** DATA RECORDS follows **

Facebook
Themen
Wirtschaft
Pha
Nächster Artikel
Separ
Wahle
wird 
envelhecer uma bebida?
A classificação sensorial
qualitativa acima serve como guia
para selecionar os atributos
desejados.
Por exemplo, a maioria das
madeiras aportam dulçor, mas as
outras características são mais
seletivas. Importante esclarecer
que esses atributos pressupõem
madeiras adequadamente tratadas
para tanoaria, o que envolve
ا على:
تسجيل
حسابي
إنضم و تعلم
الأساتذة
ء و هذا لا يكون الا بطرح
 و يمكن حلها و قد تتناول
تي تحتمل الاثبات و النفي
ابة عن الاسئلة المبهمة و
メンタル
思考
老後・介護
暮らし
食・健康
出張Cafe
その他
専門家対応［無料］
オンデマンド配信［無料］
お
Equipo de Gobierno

** End of DATA RECORDS **

Return, unchanged, each line from the line containing "إنضم و تعلم" through the last line of the material.

■ EXERCISE RESPONSE
إنضم و تعلم
الأساتذة
ء و هذا لا يكون الا بطرح
 و يمكن حلها و قد تتناول
تي تحتمل الاثبات و النفي
ابة عن الاسئلة المبهمة و
メンタル
思考
老後・介護
暮らし
食・健康
出張Cafe
その他
専門家対応［無料］
オンデマンド配信［無料］
お
Equipo de Gobierno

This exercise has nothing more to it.